We won’t go into the details of this manifest; suffice to say that it
provides additional flexibility. We now need to tell Cuirass to build
this manifest, which is done with a spec slightly different from the
previous one:

;; Cuirass spec file to build all the packages of the ‘guile’ channel.
(list (specification
        (name "guile")
        (build '(manifest ".guix/manifest.scm"))
        (channels
         (append (list (channel
                         (name 'guile)
                         (url "https://git.savannah.gnu.org/git/guile.git")
                         (branch "main")))
                 %default-channels))))

We changed the (build …) part of the spec to '(manifest ".guix/manifest.scm") so that it would pick our manifest, and that’s
it!

Wrapping up

We picked Guile as the running example in this post and you can see the
result here:

These days, repositories are commonly peppered with dot files for
various tools: .envrc, .gitlab-ci.yml, .github/workflows,
Dockerfile, .buildpacks, Aptfile, requirements.txt, and whatnot.
It may sound like we’re proposing a bunch of additional files, but in
fact those files are expressive enough to supersede most or all of
those listed above.

With a couple of files, we get support for:

  • development environments (guix shell);
  • pristine test builds, including for package variants and for
    cross-compilation (guix build);
  • continuous integration (with Cuirass or with some other tool);
  • continuous delivery to users (via the channel and with pre-built
    binaries);
  • generation of derivative build artifacts such as Docker images or
    Deb/RPM packages (guix pack).

At the Guix headquarters, we’re quite happy about the result. We’ve
been building a unified tool set for reproducible software deployment;
this is an illustration of how you as a developer can benefit
from it!

Acknowledgments

Thanks to Attila Lendvai, Brian Cully, and Ricardo Wurmus for providing
feedback on an earlier draft of this post.

About GNU Guix

GNU Guix is a transactional package manager and
an advanced distribution of the GNU system that respects user
freedom
.
Guix can be used on top of any system running the Hurd or the Linux
kernel, or it can be used as a standalone operating system distribution
for i686, x86_64, ARMv7, AArch64 and POWER9 machines.

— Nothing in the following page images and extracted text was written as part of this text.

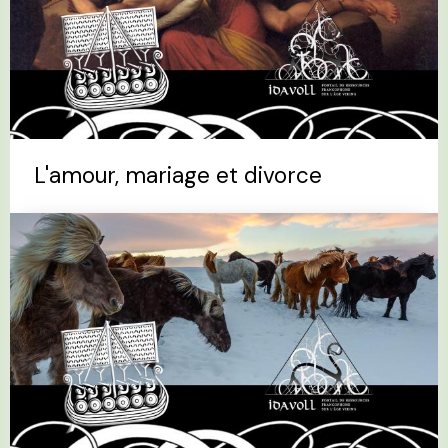
L'amour, mariage et divorce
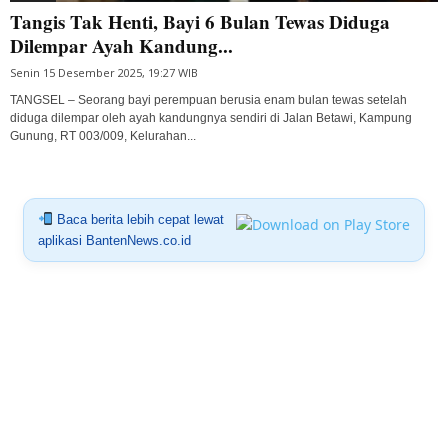
Tangis Tak Henti, Bayi 6 Bulan Tewas Diduga
Dilempar Ayah Kandung...
Senin 15 Desember 2025, 19:27 WIB
TANGSEL – Seorang bayi perempuan berusia enam bulan tewas setelah
diduga dilempar oleh ayah kandungnya sendiri di Jalan Betawi, Kampung
Gunung, RT 003/009, Kelurahan...
Baca berita lebih cepat lewat
aplikasi BantenNews.co.id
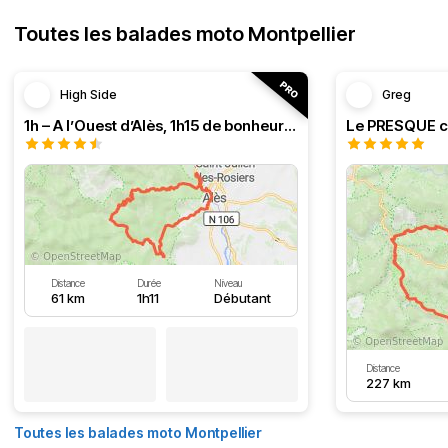
Toutes les balades moto Montpellier
High Side
Greg
1h – A l’Ouest d’Alès, 1h15 de bonheur (HSRF23)
Distance
Durée
Niveau
61 km
1h11
Débutant
Distance
227 km
Toutes les balades moto Montpellier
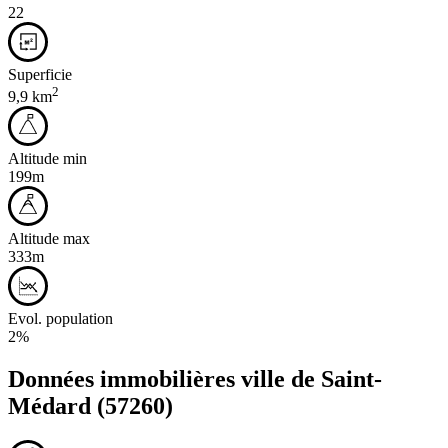
22
Superficie
2
9,9 km
Altitude min
199m
Altitude max
333m
Evol. population
2%
Données immobilières ville de
Saint-
Médard
(57260)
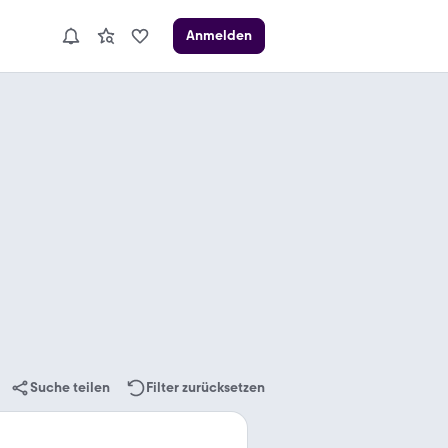
Anmelden
Suche teilen
Filter zurücksetzen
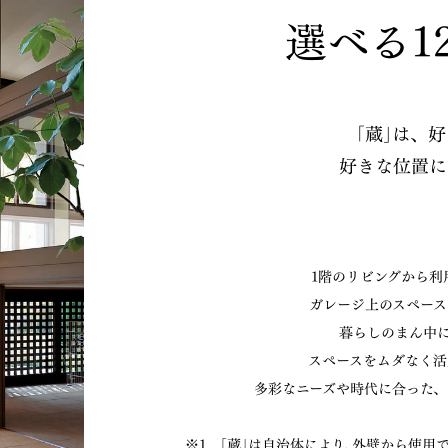
選べる1
｢蔵｣は、
好きな位置に
1階のリビングから利用
ガレージ上のスペース
暮らしのまん中に
スペースをムダなく活用
多彩なニーズや時代に合った、
※1 ｢蔵｣は自治体により､外壁から使用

In addition to standard package management features, Guix supports
transactional upgrades and roll-backs, unprivileged package management,
per-user profiles, and garbage collection. When used as a standalone
GNU/Linux distribution, Guix offers a declarative, stateless approach to
operating system configuration management. Guix is highly customizable
and hackable through Guile
programming interfaces and extensions to the
Scheme language.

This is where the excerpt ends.